Aus Anlass der Seligsprechung hatte in der Pfalzgrafenstadt als Gründungsstätte der Kongregation eine Festwoche – organisiert von der Pfarrgemeinde – stattgefunden. Ein Festgottesdienst am 8. Dezember bildete den Abschluss der Feierlichkeiten. Im feierlichen Kirchenzug wurde dabei eine Statue der Seligen vom Kloster zur Pfarrkirche übertragen und dort von Weihbischof Vinzenz Guggenberger gesegnet. In seiner Predigt stellte er fest, dass sich Karolina Gerhardinger verpflichtet fühlte, „ihre ganze Kraft in den Dienst dieses Werkes zu stellen und dadurch den Willen Gottes zu erfüllen“. Das Abbild der Seligen befindet sich an einer Säule in der Alten Kirche. Im Anschluss an den Festgottesdienst eröffnete im Turnsaal des Klosters eine Ausstellung über Leben und Werk von Mutter Theresia.
Sein Neunburger Gründungshaus liegt dem Orden der Armen Schulschwestern nach wie vor am Herzen: Nach umfassenden Umbauten in den vergangenen Jahren und der Etablierung von Schülerhort und Kinderkrippe, firmiert das Gebäude, zu dem auch ein Kindergarten mit fünf Gruppen gehört, mittlerweile als „Theresia-Gerhardinger-Haus“.
300 Zeugen und 130 Pfund beglaubigte Urkunden
Am 17. November 1985 wurde Maria Theresia von Jesu Gerhardinger in Rom selig gesprochen. Wie viel Aufwand hinter einem solchen Prozess steckt, hatte die "Münchener Katholische Kirchenzeitung" damals in einem Sonderdruck erläutert. Verfasser des Artikels war Christian Feldmann.

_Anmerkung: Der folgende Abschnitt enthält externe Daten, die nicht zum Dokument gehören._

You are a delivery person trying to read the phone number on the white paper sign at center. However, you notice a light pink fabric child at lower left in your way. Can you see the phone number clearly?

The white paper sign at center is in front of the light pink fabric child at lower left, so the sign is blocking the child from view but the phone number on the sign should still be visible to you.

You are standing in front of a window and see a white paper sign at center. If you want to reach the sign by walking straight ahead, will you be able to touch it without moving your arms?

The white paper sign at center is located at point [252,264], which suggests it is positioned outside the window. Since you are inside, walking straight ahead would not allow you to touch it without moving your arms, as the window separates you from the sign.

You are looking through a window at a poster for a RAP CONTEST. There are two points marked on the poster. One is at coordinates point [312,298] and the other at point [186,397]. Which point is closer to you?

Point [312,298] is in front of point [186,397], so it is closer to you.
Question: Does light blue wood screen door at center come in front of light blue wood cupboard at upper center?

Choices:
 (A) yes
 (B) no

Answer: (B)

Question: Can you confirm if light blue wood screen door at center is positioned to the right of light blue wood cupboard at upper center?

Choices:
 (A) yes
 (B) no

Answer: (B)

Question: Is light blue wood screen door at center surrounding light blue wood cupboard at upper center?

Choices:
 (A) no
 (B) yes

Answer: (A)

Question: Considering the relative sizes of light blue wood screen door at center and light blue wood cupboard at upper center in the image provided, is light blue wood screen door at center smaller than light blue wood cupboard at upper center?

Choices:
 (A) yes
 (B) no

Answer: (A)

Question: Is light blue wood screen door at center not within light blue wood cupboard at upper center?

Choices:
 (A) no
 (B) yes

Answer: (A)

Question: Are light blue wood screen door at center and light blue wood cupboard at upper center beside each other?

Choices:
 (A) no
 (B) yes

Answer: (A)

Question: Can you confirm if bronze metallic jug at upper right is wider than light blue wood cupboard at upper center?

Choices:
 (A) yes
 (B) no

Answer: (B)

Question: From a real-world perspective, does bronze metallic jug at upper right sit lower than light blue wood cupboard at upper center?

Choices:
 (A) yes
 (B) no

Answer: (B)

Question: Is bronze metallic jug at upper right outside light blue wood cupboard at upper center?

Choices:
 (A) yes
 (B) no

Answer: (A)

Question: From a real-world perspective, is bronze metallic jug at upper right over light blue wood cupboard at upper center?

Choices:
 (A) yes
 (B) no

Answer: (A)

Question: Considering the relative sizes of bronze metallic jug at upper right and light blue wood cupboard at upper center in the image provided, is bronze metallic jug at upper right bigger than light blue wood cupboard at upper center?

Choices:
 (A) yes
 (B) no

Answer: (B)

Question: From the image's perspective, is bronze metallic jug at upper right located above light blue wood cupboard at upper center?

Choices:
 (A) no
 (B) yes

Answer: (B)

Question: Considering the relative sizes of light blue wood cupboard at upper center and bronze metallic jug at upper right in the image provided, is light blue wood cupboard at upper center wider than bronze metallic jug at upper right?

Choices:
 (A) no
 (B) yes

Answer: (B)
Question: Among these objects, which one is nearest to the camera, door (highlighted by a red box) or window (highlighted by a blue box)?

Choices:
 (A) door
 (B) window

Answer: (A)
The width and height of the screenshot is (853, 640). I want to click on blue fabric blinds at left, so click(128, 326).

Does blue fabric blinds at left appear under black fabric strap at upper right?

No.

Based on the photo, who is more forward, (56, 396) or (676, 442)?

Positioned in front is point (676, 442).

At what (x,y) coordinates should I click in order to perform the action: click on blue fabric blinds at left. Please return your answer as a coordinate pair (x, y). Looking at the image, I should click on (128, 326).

- Bitte beim Papst: Als erstes hatte sich 1920 der Katholische Frauenbund Bayern für die Seligsprechung Gerhardingers eingesetzt. Bei einer Pilgerfahrt nach Rom 1925 wurde Papst Pius XI. eine entsprechende Bitte vorgetragen. Aber auch die Schulschwestern selbst hatten sich diesbezüglich an den Münchner Kardinal Michael von Faulhaber gewandt.

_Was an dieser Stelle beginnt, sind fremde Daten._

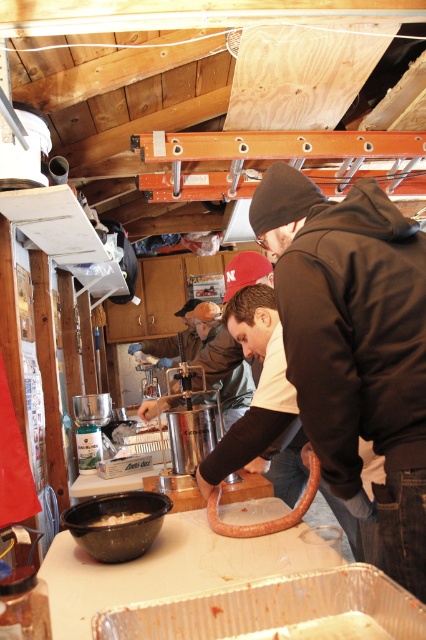 Question: Is black matte jacket at center wider than white matte bowl at lower left?

Choices:
 (A) no
 (B) yes

Answer: (B)

Question: Considering the relative positions of black matte jacket at center and white matte bowl at lower left in the image provided, where is black matte jacket at center located with respect to white matte bowl at lower left?

Choices:
 (A) below
 (B) above

Answer: (B)

Question: Which object is closer to the camera taking this photo?

Choices:
 (A) black matte jacket at center
 (B) white matte bowl at lower left

Answer: (A)

Question: Can you confirm if black matte jacket at center is thinner than white matte bowl at lower left?

Choices:
 (A) no
 (B) yes

Answer: (A) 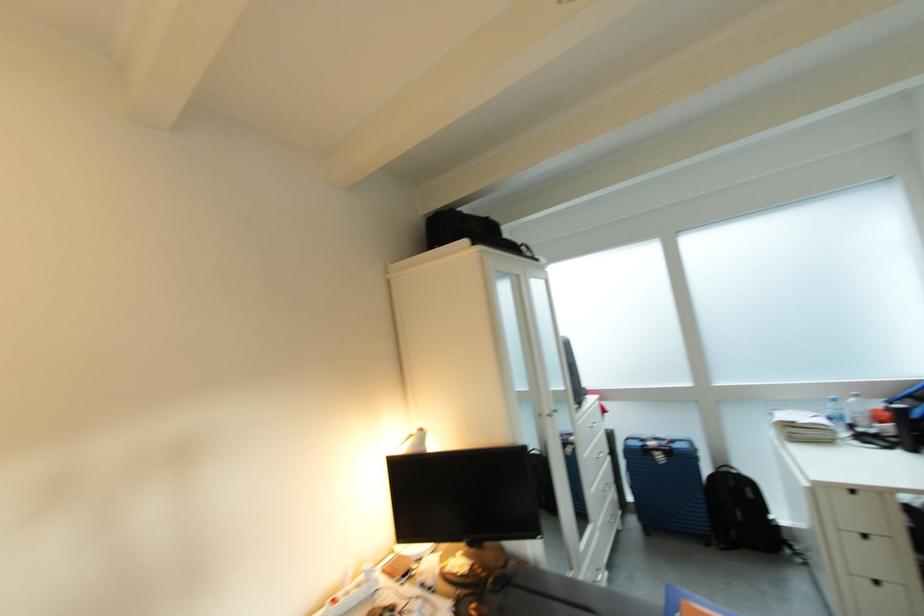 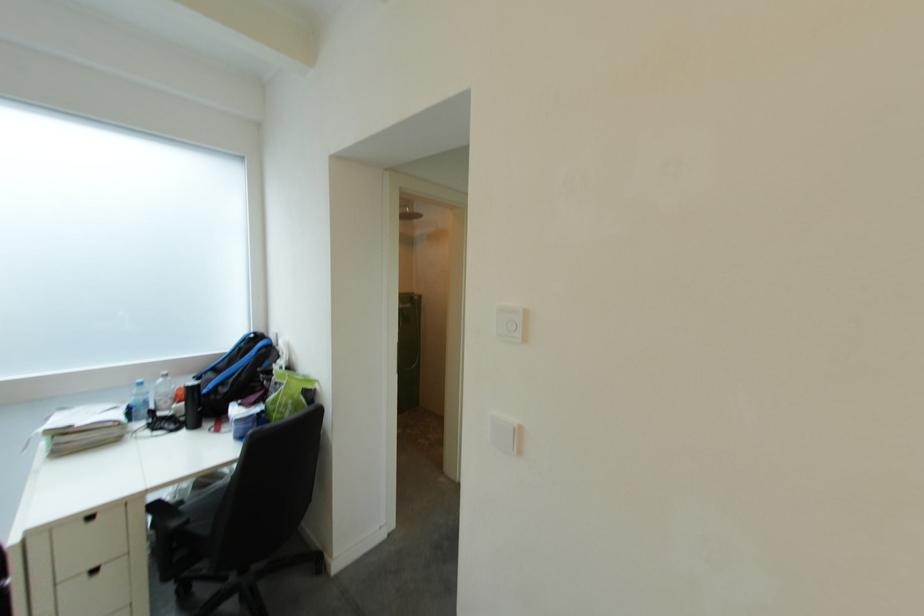 Find the pixel in the second image that matches point (804, 428) in the first image.

(73, 436) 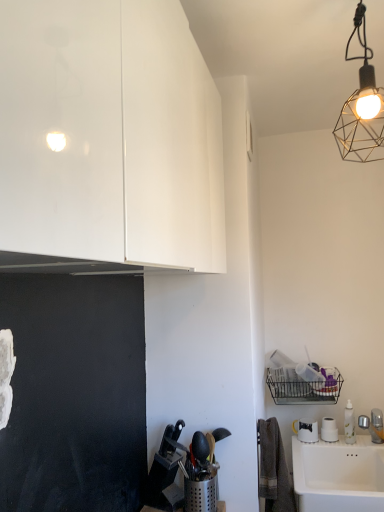 Question: Is white ceramic sink at lower right wider or thinner than glossy white cabinet at upper left?

Choices:
 (A) wide
 (B) thin

Answer: (A)

Question: Looking at the image, does white ceramic sink at lower right seem bigger or smaller compared to glossy white cabinet at upper left?

Choices:
 (A) small
 (B) big

Answer: (A)

Question: Which object is positioned closest to the metallic wire mesh at upper right?

Choices:
 (A) glossy white cabinet at upper left
 (B) white ceramic sink at lower right

Answer: (A)

Question: Estimate the real-world distances between objects in this image. Which object is farther from the glossy white cabinet at upper left?

Choices:
 (A) metallic wire mesh at upper right
 (B) white ceramic sink at lower right

Answer: (B) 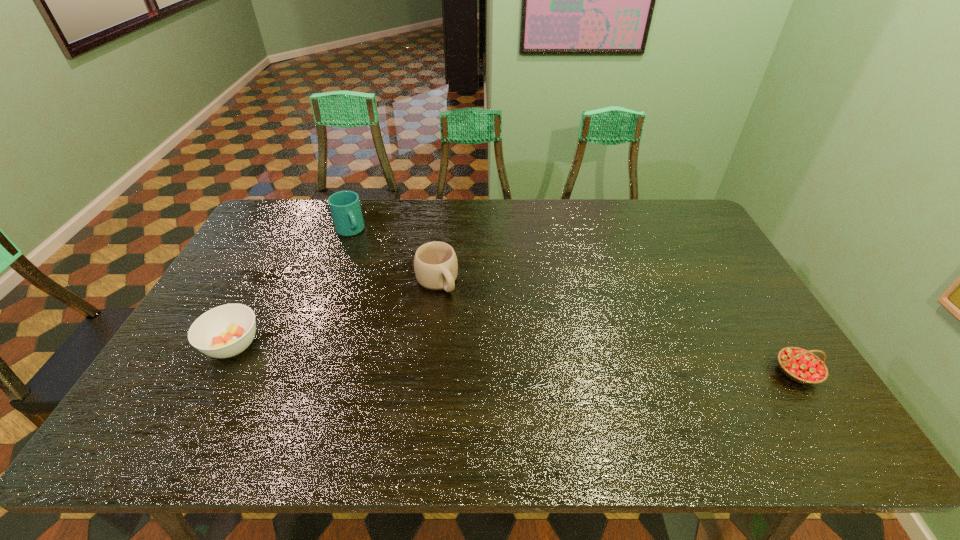 Identify the location of vacant space that's between the third shortest object and the soup bowl. (335, 313).

Where is `vacant area between the rightmost object and the second tallest object`? This screenshot has width=960, height=540. vacant area between the rightmost object and the second tallest object is located at coordinates (616, 327).

The width and height of the screenshot is (960, 540). Identify the location of free space between the second tallest object and the farthest object. (394, 256).

You are a GUI agent. You are given a task and a screenshot of the screen. Output one action in this format:
    pyautogui.click(x=<x>, y=<y>)
    Task: Click on the vacant space that is in between the second farthest object and the leftmost object
    
    Given the screenshot: What is the action you would take?
    pyautogui.click(x=335, y=313)

I want to click on the third closest object to the rightmost object, so click(227, 330).

Choose which object is the nearest neighbor to the leftmost object. Please provide its 2D coordinates. Your answer should be formatted as a tuple, i.e. [(x, y)], where the tuple contains the x and y coordinates of a point satisfying the conditions above.

[(345, 208)]

The image size is (960, 540). In order to click on vacant space that satisfies the following two spatial constraints: 1. on the back side of the soup bowl; 2. on the right side of the farthest object in this screenshot , I will do point(294,231).

At what (x,y) coordinates should I click in order to perform the action: click on vacant position in the image that satisfies the following two spatial constraints: 1. on the back side of the tallest object; 2. on the left side of the soup bowl. Please return your answer as a coordinate pair (x, y). Looking at the image, I should click on (x=294, y=231).

In order to click on vacant area that satisfies the following two spatial constraints: 1. on the front side of the second object from left to right; 2. on the right side of the mug in this screenshot , I will do `click(331, 281)`.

- Umfassende Prüfung: Bis zum Abschluss des Seligsprechungsprozesses sollten insgesamt 65 Jahre vergehen. Die Kirche nimmt so ein Verfahren sehr ernst und erforscht das ganze Leben eines „Kandidaten“. Bei Gerhardinger wurden 6741 Blätter aus ihren Schriftstücken wortgetreu abgeschrieben. Die jeweils notariell beglaubigten Urkunden hatten ein Gesamtgewicht von 130 Pfund und waren in 42 Bündeln zusammengefasst. Dazu kam noch ein Protokoll mit 1095 doppelseitig beschriebenen Blättern. Auch 300 Zeugen wurden vernommen, die zum Teil die Ordensfrau noch persönlich gekannt hatten.

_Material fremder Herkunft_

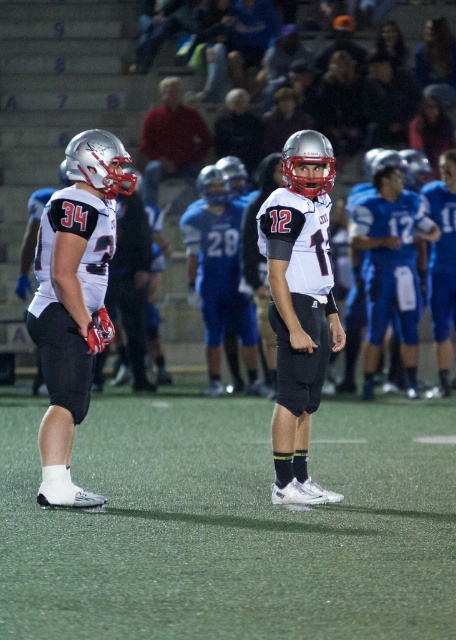 Question: Which point is farther from the camera taking this photo?

Choices:
 (A) (419, 512)
 (B) (41, 337)
 (C) (415, 326)
 (D) (290, 438)

Answer: (C)

Question: Does white matte jersey at center lie behind red fabric shirt at upper center?

Choices:
 (A) no
 (B) yes

Answer: (A)

Question: Considering the relative positions of white matte jersey at left and red fabric shirt at upper center in the image provided, where is white matte jersey at left located with respect to red fabric shirt at upper center?

Choices:
 (A) right
 (B) left

Answer: (B)

Question: Which object is the farthest from the green artificial turf at center?

Choices:
 (A) white matte jersey at center
 (B) red fabric shirt at upper center

Answer: (B)

Question: Which point appears closest to the camera in this image?

Choices:
 (A) (376, 291)
 (B) (212, 584)
 (C) (290, 312)
 (D) (253, 156)

Answer: (B)

Question: Does green artificial turf at center appear on the left side of white matte jersey at left?

Choices:
 (A) yes
 (B) no

Answer: (B) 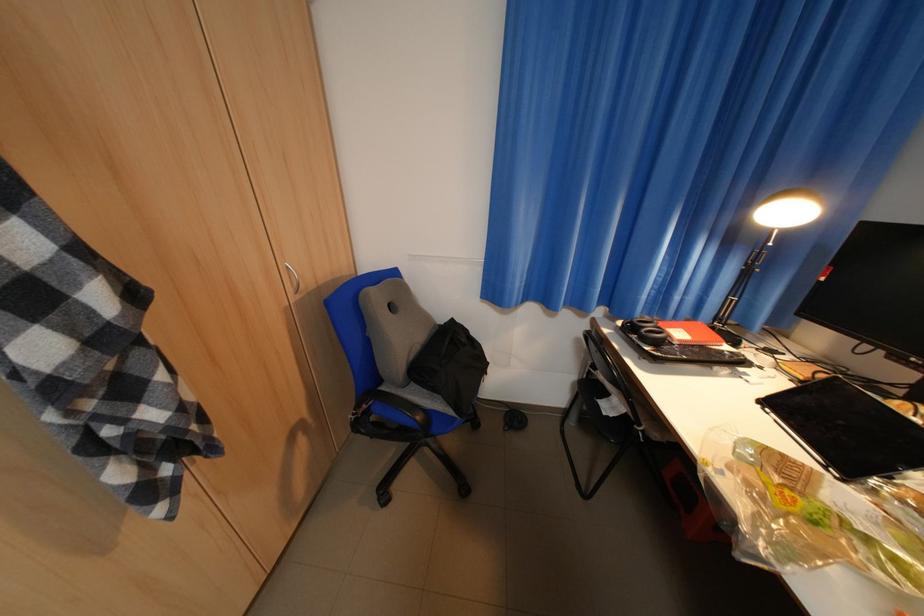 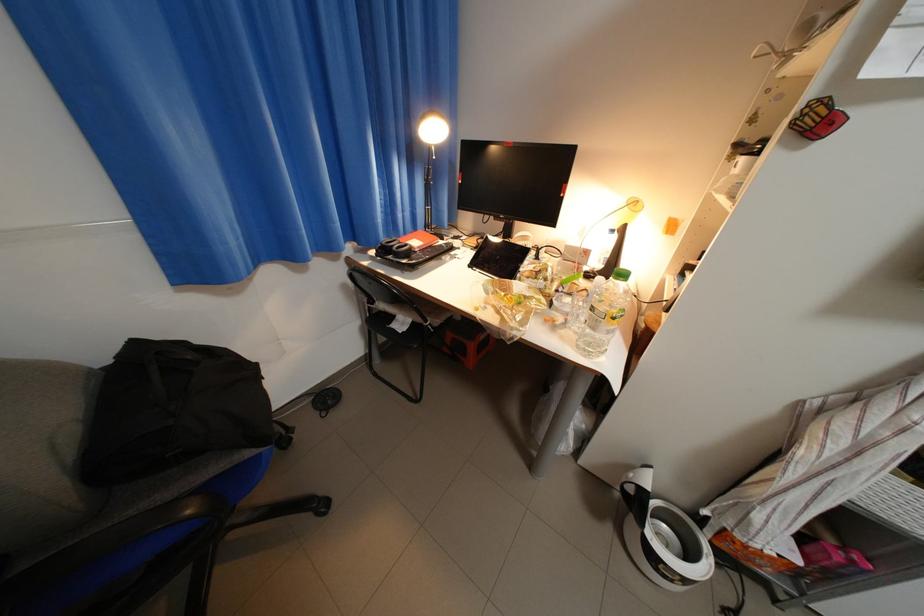 The point at (589, 341) is marked in the first image. Where is the corresponding point in the second image?

(355, 286) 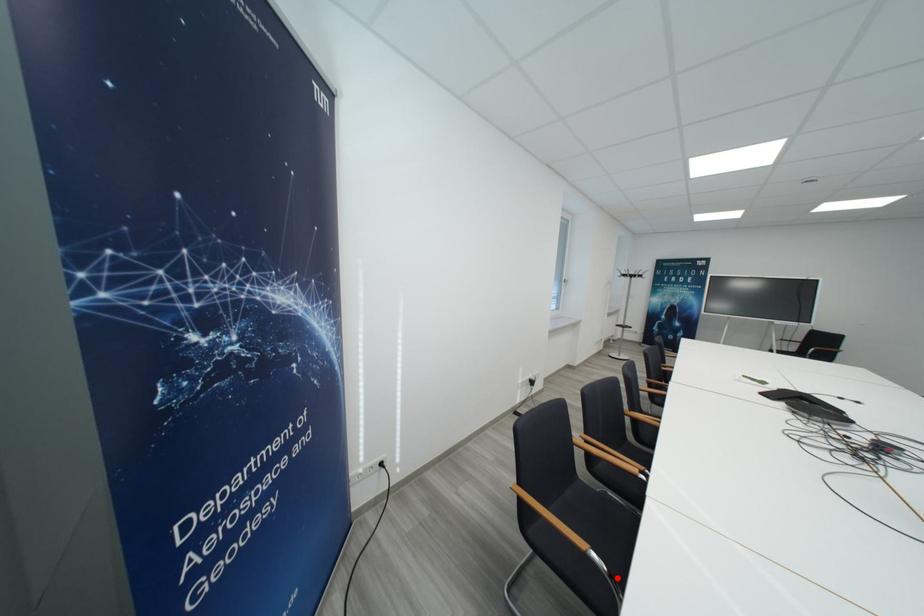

- Gebetserhörungen dokumentiert: Die Kirchenzeitung schreibt auch über Gebetserhörungen auf Fürbitte von Mutter Theresia, sogenannte „wunderbare Heilungen“ seien nachgewiesen worden. So sei die brasilianische Schwester Tecla Medeiros nach einem Gebet zu Gerhardinger von einer bösartigen Lymphknotenerkrankung geheilt worden. Fünf Ärzte stellten in einem Gutachten fest, die erfolgte Heilung sei "vom medizinischen Standpunkt aus unerklärlich".